Sanitize JSON - Githubissues

nsilva-ta commented 2 years ago

Brief Description

Plugin remove_invalid can be used to delete server files when a JSON representation is upload with a malicious id

Expected behavior

Exploration of file storage should not get out of file storage folder root

Actual behavior

Using '../../../../../file' in id will point to other files in the server

Simplest self-contained example code to demonstrate issue

# config/initializers/shrine.rb
require 'shrine'
require 'shrine/storage/file_system'

# Storage
Shrine.storages = {
  cache: Shrine::Storage::FileSystem.new(Rails.application.credentials.storage.presence, prefix: 'cache'),
  store: Shrine::Storage::FileSystem.new(Rails.application.credentials.storage.presence)
}

# Active Record integration to the attachment interface
Shrine.plugin :activerecord

# File validation
Shrine.plugin :determine_mime_type, log_subscriber: nil
Shrine.plugin :restore_cached_data
Shrine.plugin :remove_invalid

# Retain the cached file across form redisplays
Shrine.plugin :cached_attachment_data

# app/uploaders/photo_uploader

require 'image_processing/mini_magick'

class PhotoUploader < ApplicationUploader
  MAX_SIZE = 2.megabytes
  VALID_EXTENSIONS = %w[jpg jpeg png webp].freeze
  VALID_MIME_TYPES = %w[image/jpeg image/png image/webp].freeze

  plugin :store_dimensions, log_subscriber: nil

  Attacher.validate do
    validate_min_size 10.kilobytes
    validate_max_size MAX_SIZE
    validate_extension VALID_EXTENSIONS
    validate_max_dimensions [1500, 1500] if validate_mime_type VALID_MIME_TYPES
  end
end

Having in your rails server a file named /tmp/test.txt, If a user replaces the input file field by a text file field or uses the file input hidden field reserved for cached data, used for a PhotoUploader field, and change its value to the following malicious string '{"id":"../../../../../../tmp/test.txt", "storage": "cache"}', the file is deleted.

System configuration

Ruby version: 2.6.7

Shrine version: 3.4.0

janko commented 2 years ago

Thanks for reporting, I agree this is a security issue. My first thought is that we should disable IDs for filesystem storage from referencing files outside of the storage directory.

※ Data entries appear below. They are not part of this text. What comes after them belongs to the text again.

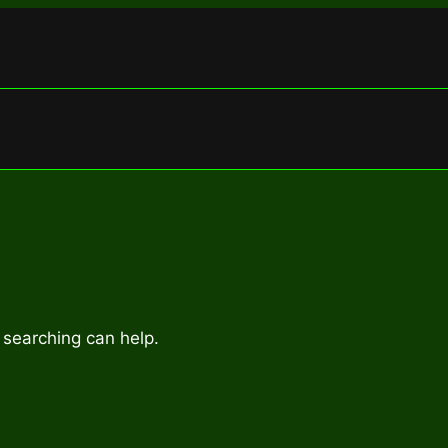
 searching can help.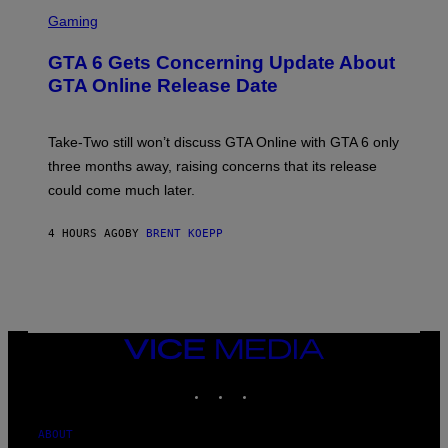
O
S
E
R
C
Gaming
T
V
R
T
E
E
Y
GTA 6 Gets Concerning Update About
V
E
I
O
N
M
GTA Online Release Date
)
S
A
H
G
O
E
T
S
Take-Two still won’t discuss GTA Online with GTA 6 only
:
)
three months away, raising concerns that its release
R
O
could come much later.
C
K
S
4 HOURS AGO
BY
BRENT KOEPP
T
A
R
G
A
M
E
VICE
S
MEDIA
INSTAGRAM
TIKTOK
YOUTUBE
ABOUT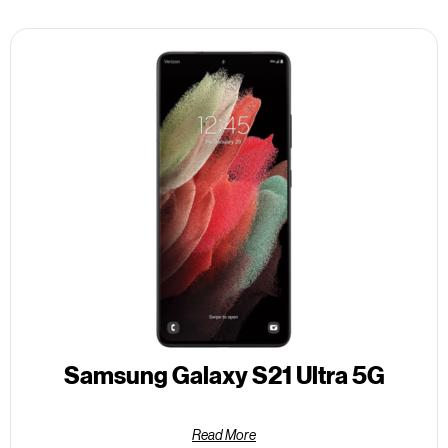
Samsung Galaxy S21 Ultra 5G
Read More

nsilva-ta commented 2 years ago

And the complete id should be filtered allowing only word characters and a few others. But I down know the real impact of that filtering in other kinds of file storage.

bb commented 7 months ago

It's a pity to see this security issue open and unhandled for so long. I want to suggest a different approach which I implemented but in a project but didn't extract to a plugin yet. It's working in my scenario, but I'm afraid there's lots of work needed to make it work as a generic Shrine plugin.

As an alternative to filtering, I'm signing my cached data and verify it on the server (but not on the client). This way, a client can no longer tamper with the data in the hidden fields nor can they access random files on the filesystem any more.

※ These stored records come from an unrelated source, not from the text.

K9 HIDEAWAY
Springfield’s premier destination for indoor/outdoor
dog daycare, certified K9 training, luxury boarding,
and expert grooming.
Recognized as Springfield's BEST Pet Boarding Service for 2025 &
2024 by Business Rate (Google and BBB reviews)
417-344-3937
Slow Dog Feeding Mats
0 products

I'm using Rails MessageVerifier, so I don't know how this would work with Roda etc. and it needs message serializer :json or :json_allow_marshal to easily decode on the client.

These are my changes, it would be great if someone with better overview about shrine internals and plugins could transfer them to e.g. plugins like :signed_cached_attachment_data and :restore_signed_cached_data or similar.

routes.rb

Note that the url generation replaces the usual configuration via the upload endpoint

  # old: mount ImageUploader.upload_endpoint(:cache) => "/images/upload"
  mount ImageUploader.upload_endpoint(:cache, rack_response: ->(uploaded_file, request) { [200, { "Content-Type" => Shrine::UploadEndpoint::CONTENT_TYPE_JSON }, [{signed_data: Rails.application.message_verifier(:shrine).generate(uploaded_file), url: uploaded_file.derivation_url(:thumbnail, 224, 126)}.to_json]] }) => "/images/upload"

uppy.ts

Note that you can still use the response.uploadURL here if you want.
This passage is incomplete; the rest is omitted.